Les origines du problème remontent à l’an 1534, lorsqu’après la conquête ottomane un moine grec, Germanos, se retrouva installé au poste de patriarche de Jérusalem par décision de la Sublime Porte, autrement dit de l’Empire ottoman. Il ne nomma que des évêques grecs, et depuis lors les Grecs ont gardé le monopole du pouvoir ecclésiastique. Ils ont collaboré avec les Turcs, avec les Britanniques, et maintenant avec les Juifs, parce qu’ils n’ont pas de base indépendante sur qui compter, mais ils doivent leur existence à leur reconnaissance d’un pouvoir étranger supérieur sur le terrain.

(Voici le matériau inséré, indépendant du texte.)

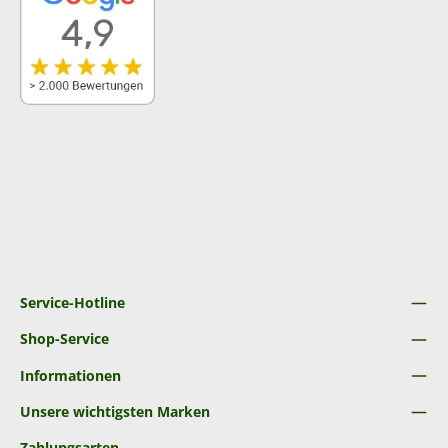
Service-Hotline
Shop-Service
Informationen
Unsere wichtigsten Marken
Zahlungsarten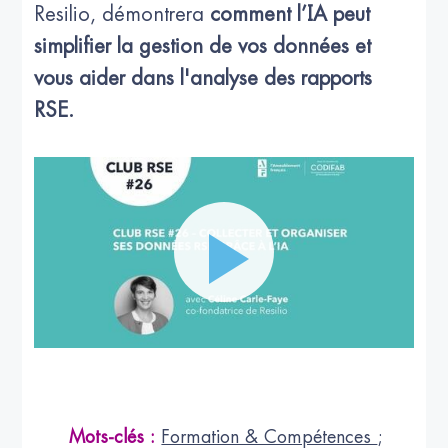
Resilio, démontrera
comment l’IA peut
simplifier la gestion de vos données et
vous aider dans l'analyse des rapports
RSE.
Mots-clés :
Formation & Compétences
;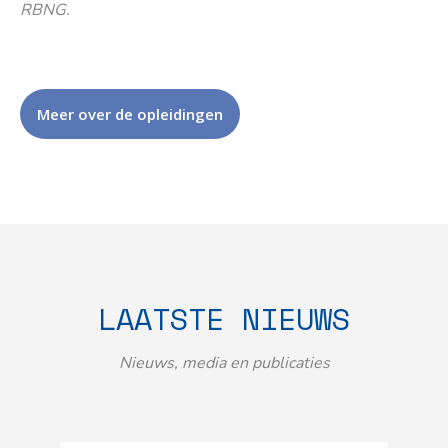
RBNG.
Meer over de opleidingen
LAATSTE NIEUWS
Nieuws, media en publicaties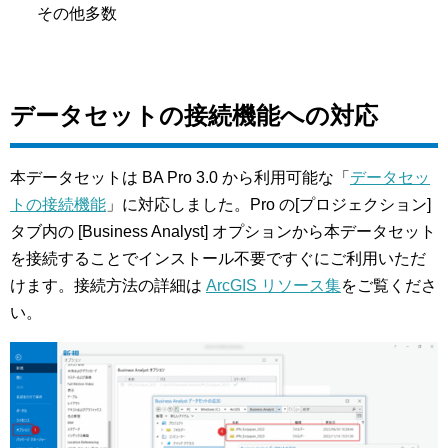
その他多数
データセットの接続機能への対応
本データセットは BA Pro 3.0 から利用可能な「
データセッ
トの接続機能
」に対応しました。Pro の[プロジェクション]
タブ内の [Business Analyst] オプションから本データセット
を接続することでインストール不要ですぐにご利用いただ
けます。接続方法の詳細は
ArcGIS リソース集
をご覧くださ
い。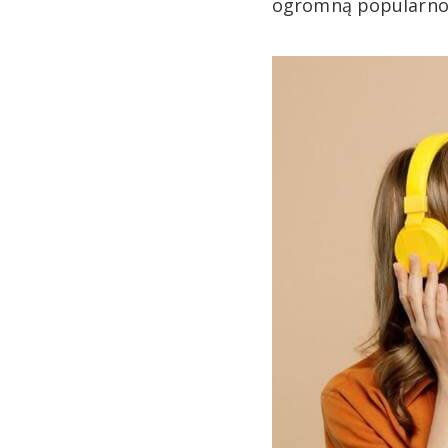
ogromną popularnoś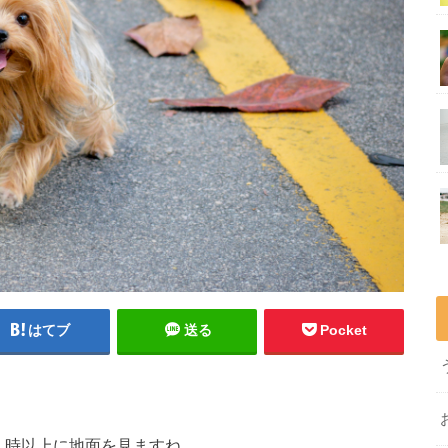
はてブ
送る
Pocket
く時以上に地面を見ますね。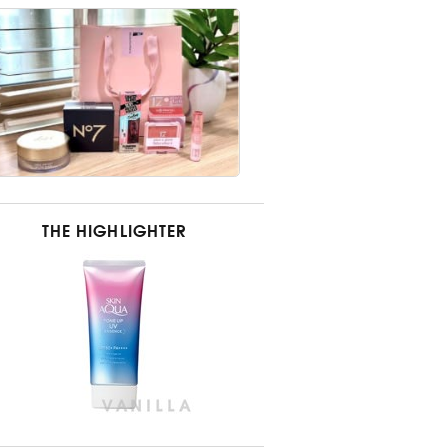
THE HIGHLIGHTER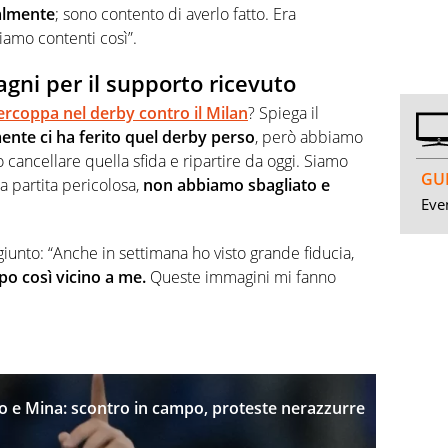
almente
; sono contento di averlo fatto. Era
iamo contenti così”.
agni per il supporto ricevuto
rcoppa nel derby contro il Milan
? Spiega il
ente ci ha ferito quel derby perso
, però abbiamo
o cancellare quella sfida e ripartire da oggi. Siamo
GUI
a partita pericolosa,
non abbiamo sbagliato e
Even
iunto: “Anche in settimana ho visto grande fiducia,
o così vicino a me.
Queste immagini mi fanno
taro e Mina: scontro in campo, proteste nerazzurre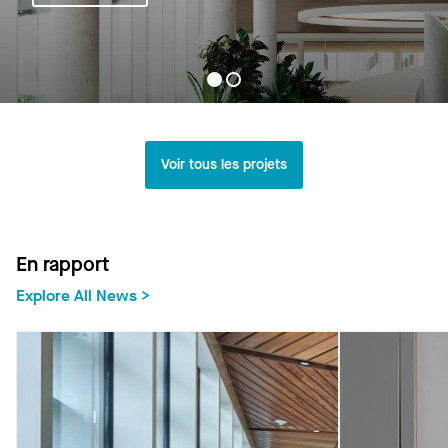
Voir tous les projets
En rapport
Explore All News >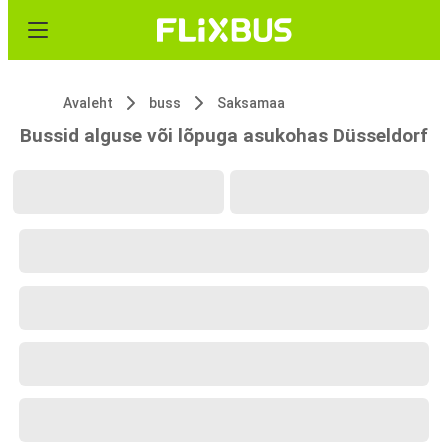
Avaleht
buss
Saksamaa
Bussid alguse või lõpuga asukohas Düsseldorf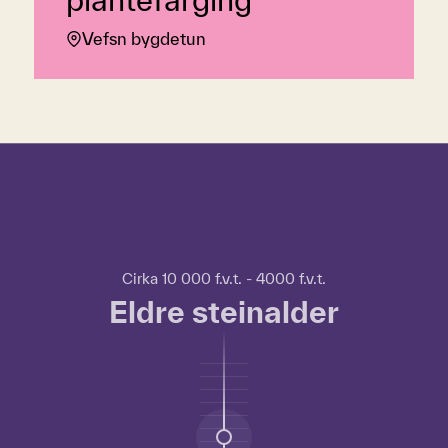
Vefsn bygdetun
Hopp over tidslinje
Hvordan
bruke
tidslinjen?
For
Cirka 10 000 f.v.t. - 4000 f.v.t.
å
Eldre steinalder
bruke
tidslinjen
kan
du
bruke
TAB-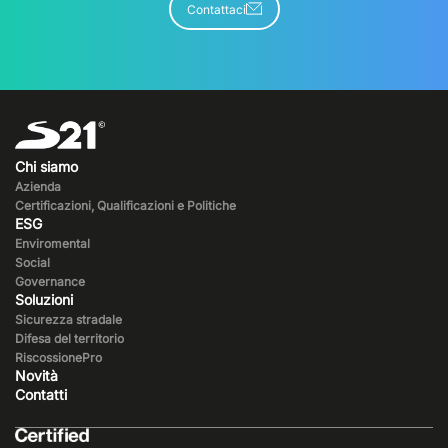
Contattaci
Chi siamo
Azienda
Certificazioni, Qualificazioni e Politiche
ESG
Enviromental
Social
Governance
Soluzioni
Sicurezza stradale
Difesa del territorio
RiscossionePro
Novità
Contatti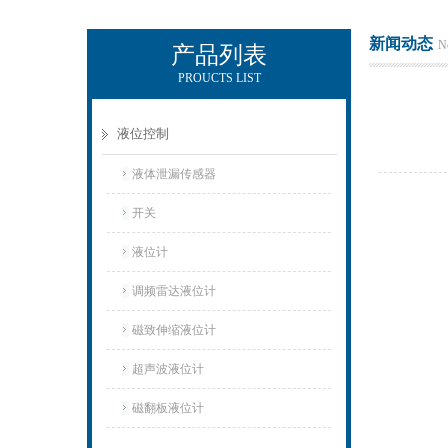
新闻动态
N
产品列表
PROUCTS LIST
上海凡宜科技电子有限公司
液位控制
液体泄漏传感器
开关
液位计
调频雷达液位计
磁致伸缩液位计
超声波液位计
磁翻板液位计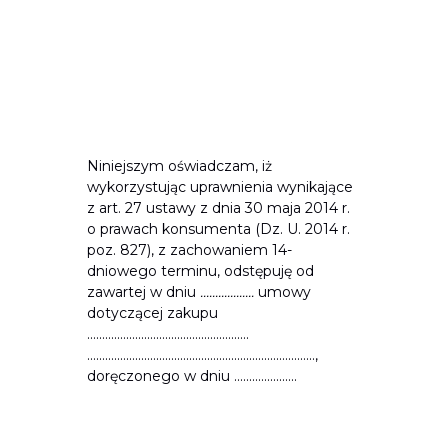
Niniejszym oświadczam, iż
wykorzystując uprawnienia wynikające
z art. 27 ustawy z dnia 30 maja 2014 r.
o prawach konsumenta (Dz. U. 2014 r.
poz. 827), z zachowaniem 14-
dniowego terminu, odstępuję od
zawartej w dniu
..................
umowy
dotyczącej zakupu
......................................................
............................................................................,
doręczonego w dniu .....................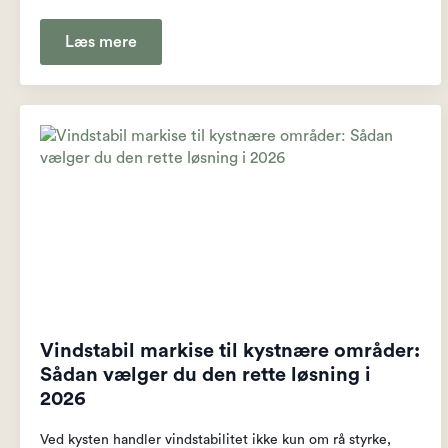
Læs mere
Vindstabil markise til kystnære områder:
Sådan vælger du den rette løsning i
2026
Ved kysten handler vindstabilitet ikke kun om rå styrke,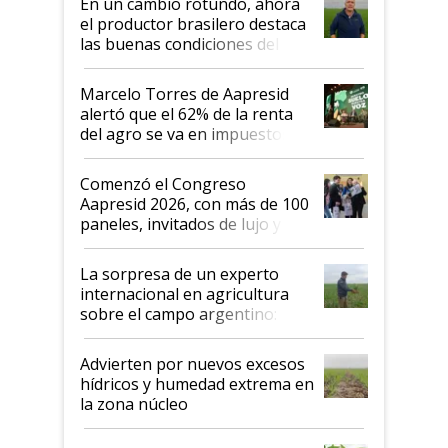
En un cambio rotundo, ahora
sistema productivo"
el productor brasilero destaca
las buenas condiciones del
agro argentino para invertir:
"Los veo más motivados"
Marcelo Torres de Aapresid
alertó que el 62% de la renta
del agro se va en impuestos:
"No es bueno que en
Argentina se sigan discutiendo
Comenzó el Congreso
las mismas cosas de hace 50
Aapresid 2026, con más de 100
años"
paneles, invitados de lujo y
todas las tendencias
La sorpresa de un experto
internacional en agricultura
sobre el campo argentino:
"Estoy muy impresionado"
Advierten por nuevos excesos
hídricos y humedad extrema en
la zona núcleo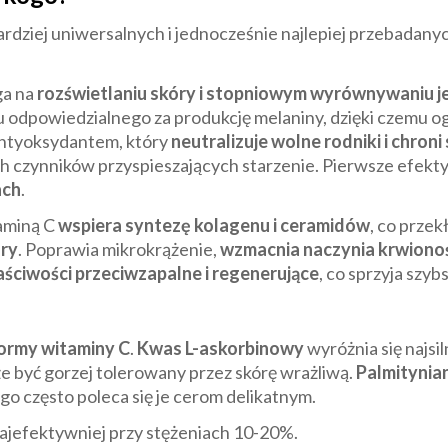
bardziej uniwersalnych i jednocześnie najlepiej przebadan
ga na
rozświetlaniu skóry i stopniowym wyrównywaniu je
u odpowiedzialnego za produkcję melaniny, dzięki czemu 
antyoksydantem, który
neutralizuje wolne rodniki i chron
h czynników przyspieszających starzenie. Pierwsze efekt
ach
.
aminą C
wspiera syntezę kolagenu i ceramidów
, co przek
óry
. Poprawia mikrokrążenie,
wzmacnia naczynia krwionoś
aściwości przeciwzapalne i regenerujące
, co sprzyja szy
ormy witaminy C
.
Kwas L-askorbinowy
wyróżnia się najsi
e być gorzej tolerowany przez skórę wrażliwą.
Palmitynian
tego często poleca się je cerom delikatnym.
ajefektywniej przy stężeniach 10-20%.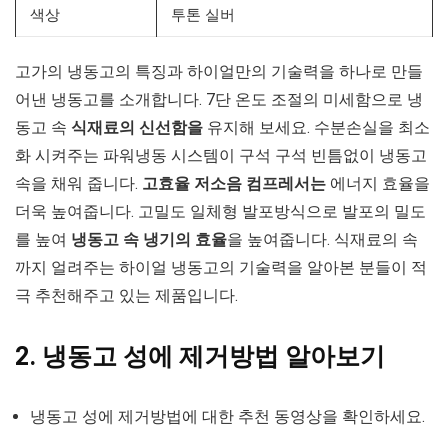
색상
투톤 실버
고가의 냉동고의 특징과 하이얼만의 기술력을 하나로 만들
어낸 냉동고를 소개합니다. 7단 온도 조절의 미세함으로 냉
동고 속
식재료의 신선함을
유지해 보세요. 수분손실을 최소
화 시켜주는 파워냉동 시스템이 구석 구석 빈틈없이 냉동고
속을 채워 줍니다.
고효율 저소음
컴프레서는
에너지 효율을
더욱 높여줍니다. 고밀도 일체형 발포방식으로 발포의 밀도
를 높여
냉동고 속 냉기의 효율
을 높여줍니다. 식재료의 속
까지 얼려주는 하이얼 냉동고의 기술력을 알아본 분들이 적
극 추천해주고 있는 제품입니다.
2. 냉동고 성에 제거방법 알아보기
냉동고 성에 제거방법에 대한 추천 동영상을 확인하세요.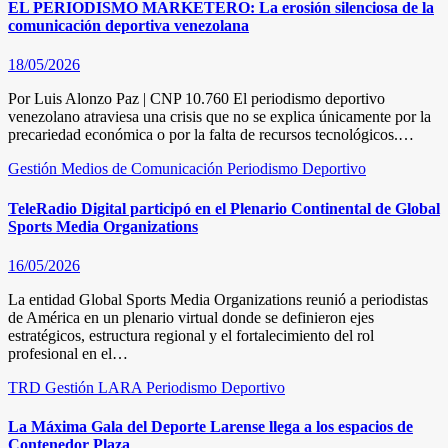
EL PERIODISMO MARKETERO: La erosión silenciosa de la
comunicación deportiva venezolana
18/05/2026
Por Luis Alonzo Paz | CNP 10.760 El periodismo deportivo
venezolano atraviesa una crisis que no se explica únicamente por la
precariedad económica o por la falta de recursos tecnológicos.…
Gestión
Medios de Comunicación
Periodismo Deportivo
TeleRadio Digital participó en el Plenario Continental de Global
Sports Media Organizations
16/05/2026
La entidad Global Sports Media Organizations reunió a periodistas
de América en un plenario virtual donde se definieron ejes
estratégicos, estructura regional y el fortalecimiento del rol
profesional en el…
TRD
Gestión
LARA
Periodismo Deportivo
La Máxima Gala del Deporte Larense llega a los espacios de
Contenedor Plaza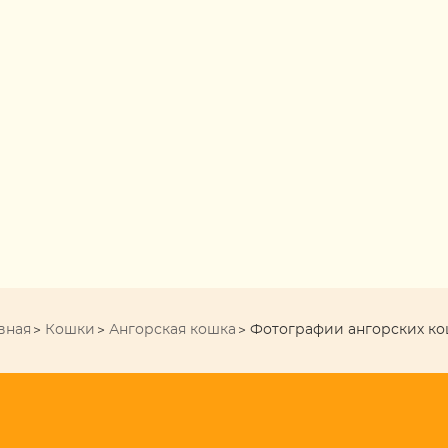
вная
Кошки
Ангорская кошка
Фотографии ангорских к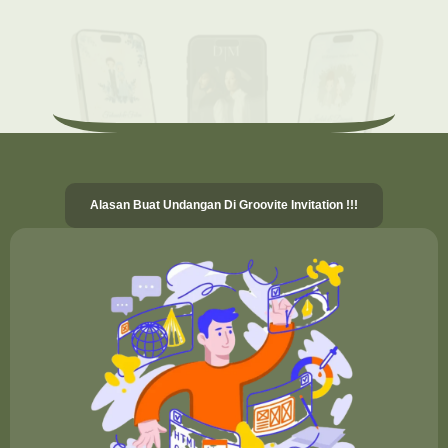
Alasan Buat Undangan Di Groovite Invitation !!!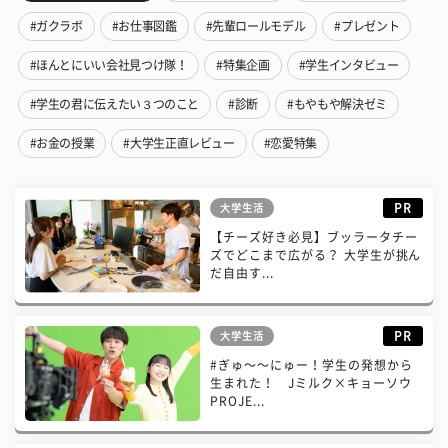
#ガクラボ
#お仕事図鑑
#先輩ロールモデル
#プレゼント
#ほんとにいい会社見つけ隊！
#特集企画
#学生インタビュー
#学生の君に伝えたい３つのこと
#診断
#もやもや解決ゼミ
#お金の授業
#大学生正直レビュー
#恋愛特集
PR
大学生活
【チーズ好き必見】ブッラータチー
ズでどこまで広がる？ 大学生が挑ん
だ自由す...
PR
大学生活
#ぎゅ〜〜にゅー！学生の発想から
生まれた！ Jミルク×キョーソウ
PROJE...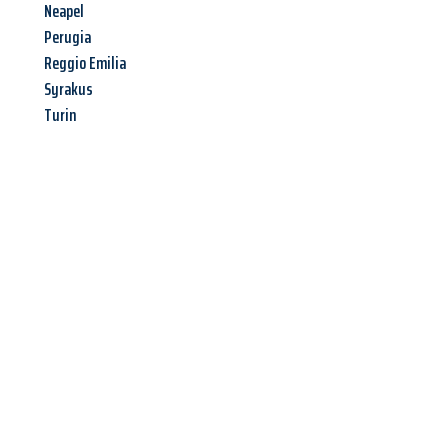
Neapel
Perugia
Reggio Emilia
Syrakus
Turin
Jetzt anfragen &
Angebot
mit Best-Preis
erhalten!
Schicken Sie uns jetzt Ihre unverbindliche Anfrage und sichern
Sie sich Ihr
individuelles Umzugsangebot für Ihr Anliegen in
Remscheid
zum Best-Preis! Nutzen Sie die Gelegenheit für
einen
stressfreien Umzug
mit maximalem Komfort: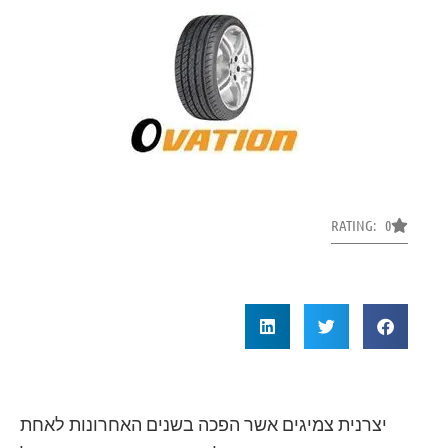
RATING: 0
יצרנית צמיגים אשר הפכה בשנים האחרונות לאחת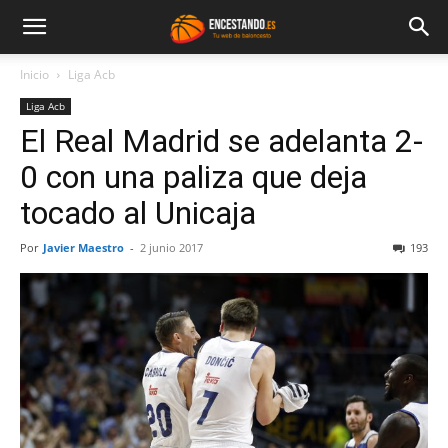
Inicio
Liga Acb
Liga Acb
El Real Madrid se adelanta 2-
0 con una paliza que deja
tocado al Unicaja
Por
Javier Maestro
-
2 junio 2017
193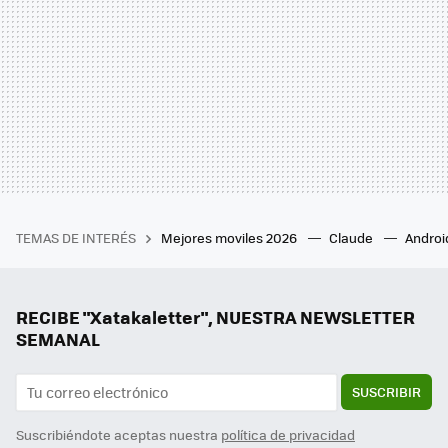
TEMAS DE INTERÉS
Mejores moviles 2026
Claude
Androi
RECIBE "Xatakaletter", NUESTRA NEWSLETTER
SEMANAL
SUSCRIBIR
Suscribiéndote aceptas nuestra
política de privacidad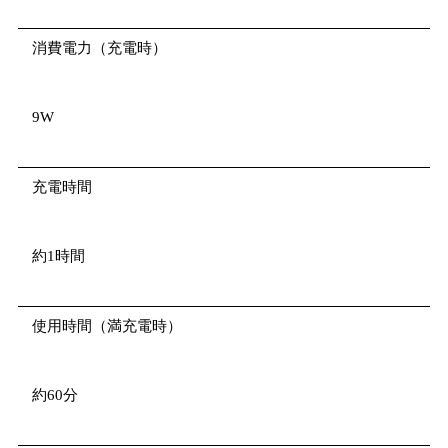
消費電力（充電時）
9W
充電時間
約1時間
使用時間（満充電時）
約60分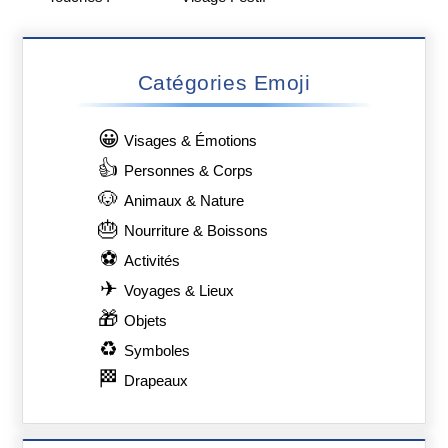
Catégories Emoji
😀
Visages & Émotions
👍
Personnes & Corps
🐶
Animaux & Nature
🎂
Nourriture & Boissons
⚽
Activités
✈
Voyages & Lieux
🎁
Objets
♻
Symboles
🏁
Drapeaux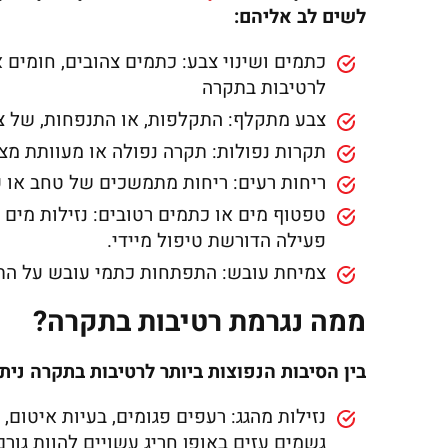
לשים לב אליהם:
כתמים ושינוי צבע: כתמים צהובים, חומים
לרטיבות בתקרה
צבע מתקלף: התקלפות, או התנפחות, של צ
תקרות נפולות: תקרה נפולה או מעוותת מ
ריחות רעים: ריחות מתמשכים של טחב או ע
טפטוף מים או כתמים רטובים: נזילות מים ג
פעילה הדורשת טיפול מיידי.
צמיחת עובש: התפתחות כתמי עובש על הת
ממה נגרמת רטיבות בתקרה?
בין הסיבות הנפוצות ביותר לרטיבות בתקרה ניתן
נזילות מהגג: רעפים פגומים, בעיות איטום,
גשמים עזים באופן חריג עשויים להוות גורם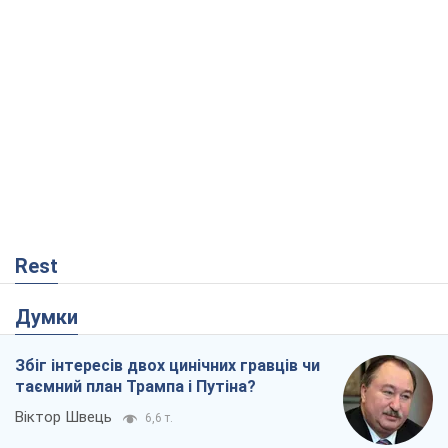
Rest
Думки
Збіг інтересів двох цинічних гравців чи
таємний план Трампа і Путіна?
Віктор Швець
6,6 т.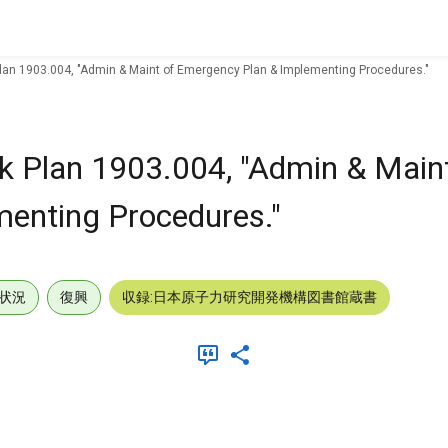
lan 1903.004, "Admin & Maint of Emergency Plan & Implementing Procedures."
k Plan 1903.004, "Admin & Maint
enting Procedures."
状況
復興
収録:日本原子力研究開発機構図書館蔵書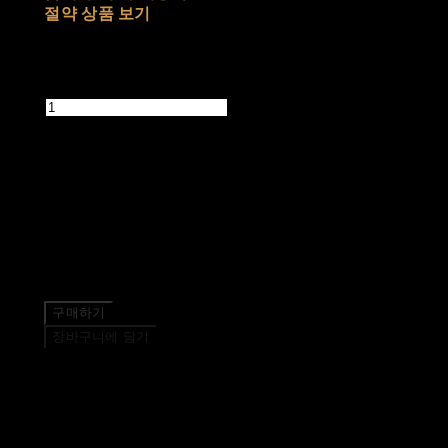
절약 상품 보기
추가 금액
수량
품절된 상품입니다.
주문 수량
0개
총 상품 금액
0원
구매하기
장바구니에 담기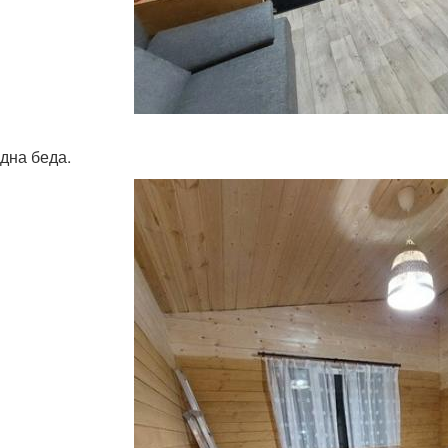
дна беда.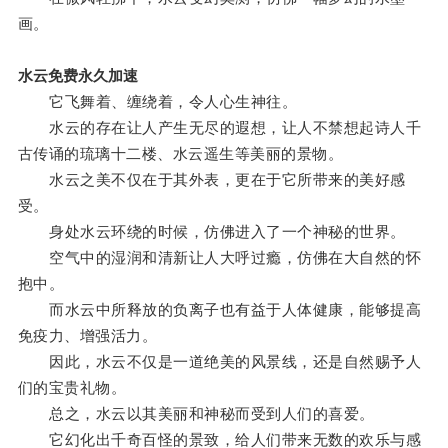
画。
水云免费永久加速
它飞舞着、缠绕着，令人心生神往。
水云的存在让人产生无尽的遐想，让人不禁想起诗人千
古传诵的琉璃十二楼、水云遥生等美丽的景物。
水云之美不仅在于其外表，更在于它所带来的美好感
受。
身处水云环绕的时候，仿佛进入了一个神秘的世界。
空气中的湿润和清新让人大呼过瘾，仿佛在大自然的怀
抱中。
而水云中所释放的负离子也有益于人体健康，能够提高
免疫力、增强活力。
因此，水云不仅是一道绝美的风景线，还是自然赐予人
们的宝贵礼物。
总之，水云以其美丽和神秘而受到人们的喜爱。
它幻化出千奇百怪的景致，给人们带来无数的欢乐与感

Grecs, Juifs et Arméniens constituaient trois communautés d’élite sous l’empire; ils fournissaient le gros des couches cultivées, les uns accaparant le commerce (les Juifs), les autres l’administration (les Grecs) et l’artisanat (les Arméniens), tandis que les Turcs se contentaient d’être soldats et paysans. Les trois nations ont un modus operandi similaire : étroitement liés entre eux, agissant dans une perspective tribale, s’excluant réciproquement et se faisant concurrence. Si l’on veut comprendre l’origine de la domination juive aux US et ailleurs, il est bon de considérer comment ces trois groupes fonctionnaient dans la Turquie impériale. Et il n’y avait guère lieu de choisir entre les Juifs et les Grecs.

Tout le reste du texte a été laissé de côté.